*** Data ***

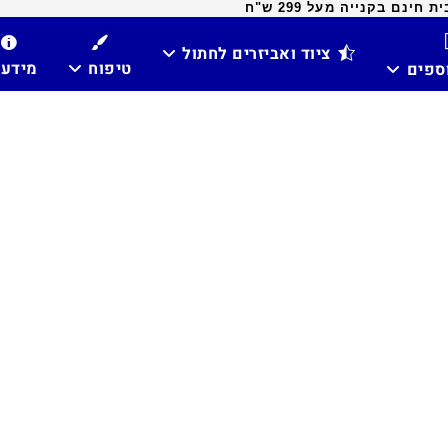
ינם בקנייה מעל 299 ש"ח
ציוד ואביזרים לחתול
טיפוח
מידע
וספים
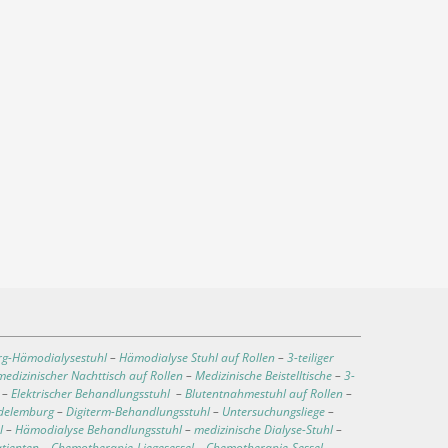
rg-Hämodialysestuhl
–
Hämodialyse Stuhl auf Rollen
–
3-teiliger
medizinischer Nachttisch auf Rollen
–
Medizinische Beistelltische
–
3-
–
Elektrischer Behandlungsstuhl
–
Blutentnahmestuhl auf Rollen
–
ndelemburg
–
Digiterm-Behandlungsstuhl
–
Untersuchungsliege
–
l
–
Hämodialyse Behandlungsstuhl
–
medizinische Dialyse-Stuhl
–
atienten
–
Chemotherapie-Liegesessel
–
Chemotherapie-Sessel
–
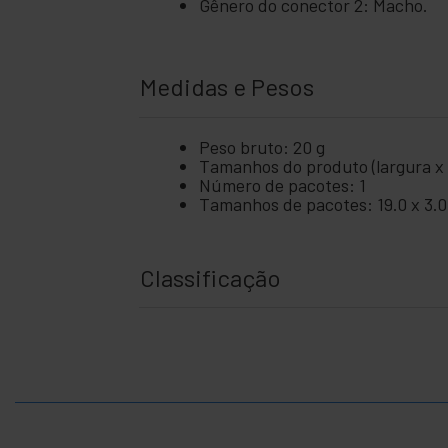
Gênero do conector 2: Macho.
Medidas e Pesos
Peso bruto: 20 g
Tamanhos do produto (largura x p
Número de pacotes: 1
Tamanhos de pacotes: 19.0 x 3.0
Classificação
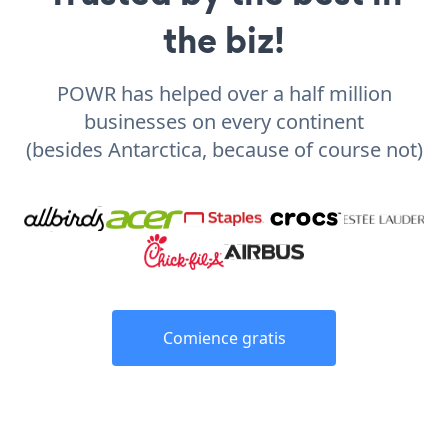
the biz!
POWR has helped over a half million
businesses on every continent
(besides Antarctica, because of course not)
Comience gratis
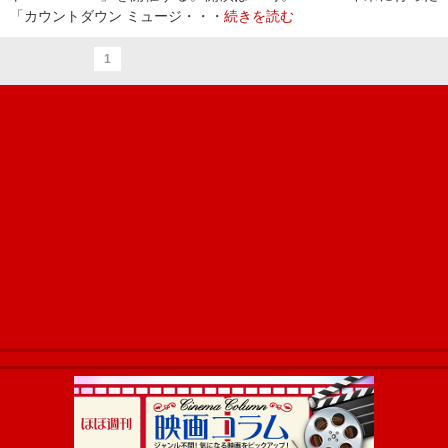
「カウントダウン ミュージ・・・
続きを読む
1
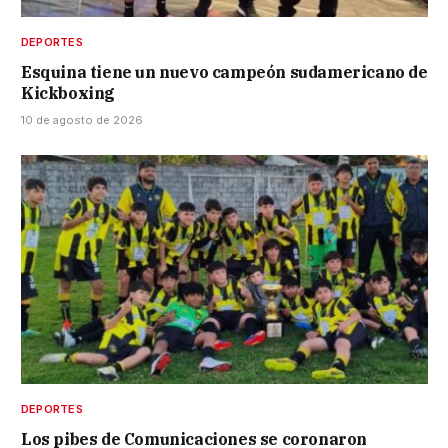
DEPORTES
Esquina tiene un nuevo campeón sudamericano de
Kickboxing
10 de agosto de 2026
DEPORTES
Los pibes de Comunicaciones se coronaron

*** End of Data ***
*** Data ***

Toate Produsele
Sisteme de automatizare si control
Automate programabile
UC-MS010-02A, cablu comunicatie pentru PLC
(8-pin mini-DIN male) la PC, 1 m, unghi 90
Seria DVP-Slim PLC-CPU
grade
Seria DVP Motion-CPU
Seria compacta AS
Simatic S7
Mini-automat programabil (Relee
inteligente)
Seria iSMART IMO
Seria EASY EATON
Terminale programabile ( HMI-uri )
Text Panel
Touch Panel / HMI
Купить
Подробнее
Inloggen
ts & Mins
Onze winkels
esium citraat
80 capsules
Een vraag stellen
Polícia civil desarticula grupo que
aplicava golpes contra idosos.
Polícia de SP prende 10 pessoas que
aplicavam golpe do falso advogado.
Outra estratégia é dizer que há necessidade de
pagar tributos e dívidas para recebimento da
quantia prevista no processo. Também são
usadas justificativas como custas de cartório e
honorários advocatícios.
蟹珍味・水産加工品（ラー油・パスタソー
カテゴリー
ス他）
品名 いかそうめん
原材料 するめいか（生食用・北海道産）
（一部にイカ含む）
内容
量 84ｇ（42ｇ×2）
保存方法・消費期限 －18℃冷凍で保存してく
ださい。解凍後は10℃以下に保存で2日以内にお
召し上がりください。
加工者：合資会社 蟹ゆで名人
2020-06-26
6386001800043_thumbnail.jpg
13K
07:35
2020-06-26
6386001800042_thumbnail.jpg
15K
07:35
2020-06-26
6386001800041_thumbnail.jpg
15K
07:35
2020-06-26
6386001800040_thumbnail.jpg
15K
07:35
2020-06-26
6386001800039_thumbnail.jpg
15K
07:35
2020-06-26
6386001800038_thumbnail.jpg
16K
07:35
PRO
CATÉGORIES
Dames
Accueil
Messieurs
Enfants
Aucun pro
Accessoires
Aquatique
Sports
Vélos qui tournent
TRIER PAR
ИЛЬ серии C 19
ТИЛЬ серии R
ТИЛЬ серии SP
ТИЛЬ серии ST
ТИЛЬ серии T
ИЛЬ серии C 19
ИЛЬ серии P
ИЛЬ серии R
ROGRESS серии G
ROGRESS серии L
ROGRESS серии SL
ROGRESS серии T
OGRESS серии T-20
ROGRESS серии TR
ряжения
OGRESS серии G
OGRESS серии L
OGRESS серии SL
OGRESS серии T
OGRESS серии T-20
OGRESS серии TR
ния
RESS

*** End of Data ***

→ **Exercise requirements**: Only one number is wanted: how many lines of the data above include the word "ROGRESS".

→ **Exercise answer**: 5